17-01-2026, 01:57 AM
@Jorge_Stolfi, thanks for your considerations.
Let’s begin from your last paragraph, when we do know the language. We can see ‘The’ and ‘the’ as being the same word because we know the language. Otherwise, we do not have that privilege, which is the case in the VM. So, we must treat the transliteration in a way that would distinguish between The and the, unfortunately. There is no other way to do it, in my view.
T, h, and e are separate letters in both versions, because we see that in our supposed original. If they had been connected (not knowing what they mean), we have no choice but respect the original and treat them as connected. If c-c or a c-^-c (a c-c with a diacritic on top) is all one connected symbol, we need to treat it as that and respect the original, rather than assuming it is comprised of the three parts. Of course it is helpful to see if a k between a double c is used separately on its own as well, and v101 does that too (which is why I like it more than others). We will surely note that in that one symbol, the author/scribe is using a c or a gallow to construct it; but still, there is a reason they are visually rendered as one symbol. So, yes, also if we see different looking diacritics for the c-c, even when we are not sure, we should take that into account, unfortunately, since we are dealing with an unknown language.

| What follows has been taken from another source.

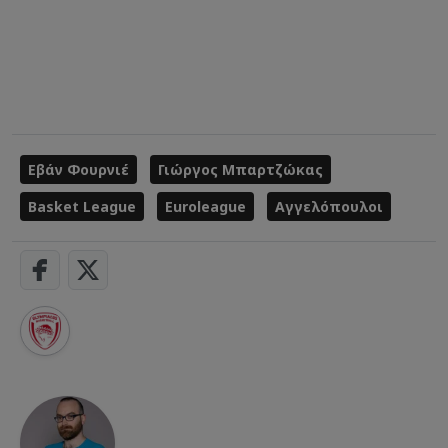
Εβάν Φουρνιέ
Γιώργος Μπαρτζώκας
Basket League
Euroleague
Αγγελόπουλοι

It is only when we respect that visual, that we can then compare it to a c-c and say, “it seems this one is the same as the other with this or that diacritic on top.” The same holds for “bench” symbols. By splitting it into the three parts, we have already allowed our own assumptions dictate the visual original’s features. We don’t know if the author and the scribe were agreed on that, but that is something we cannot consider as an assumption to prefer this or that transliteration system.

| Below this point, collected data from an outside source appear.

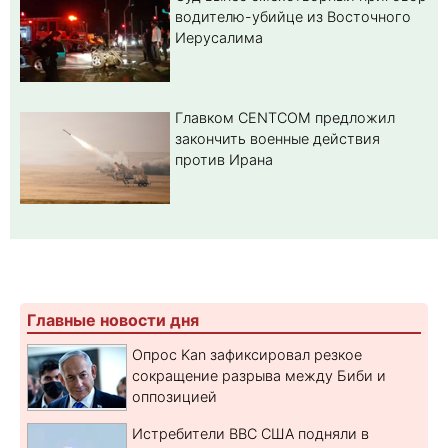
водителю-убийце из Восточного
Иерусалима
Главком CENTCOM предложил
закончить военные действия
против Ирана
Главные новости дня
Опрос Kan зафиксировал резкое
сокращение разрыва между Биби и
оппозицией
Истребители ВВС США подняли в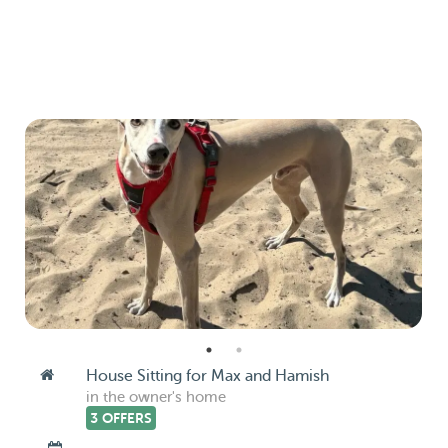
House Sitting for Max and Hamish
in the owner's home
3 OFFERS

For this reason, following the visuals of the original are essential. Here we arrive at your listed assumptions and conditions.
I do understand your points regarding the assumption variations. But the problem is that they are all assumptions, and we do not know whether any is truer than the others, even though you and I may prefer some over others. To be empirically strict, yes, we should treat noticeably different symbols (even if we suspect it is a different handwriting style) as being different, though see them as possible variations of the same symbol.
Yes, there are challenges the VM poses: 1-The original can be illegible; 2-The retracing may be in error; 3-Author intentions may have been distorted in the scribing; 4-handwriting styles may add undeterminable noise for transliterations choices, and so on.
If it is hard to decide whether a letter is one of two similarly looking ones, that can also affect the word in which it is found. So, the ambiguity would exist no matter what transliteration systems we devise.
But all of the above have less to do with the main point I am trying to convey.
The final goal is to be able to read the VM text, not any transliterations of it, no matter how good or bad the transliteration systems are.
Yes, their helpfulness depends on whether they can most immediately convey the visual characteristics of the original. A double c is a double c, connected on top, not two separate letters. The author and/or scribe wanted to say c-c as one symbol, since it was possibly a contraction for another word or set of words. A bench is all one symbol, not split in three parts as assumed. V101 at least acknowledges the double-c with diacritic as being one symbol, transliterated as 2.
The MAIN problem is when any of these transliteration systems are used to draw linguistic conclusions about the language, i.e., whether it is a natural, constructed, hoax, gibberish, etc., language. You can’t make such judgments based on transliterations, no matter how good or bad they are, whether v101 or EVA.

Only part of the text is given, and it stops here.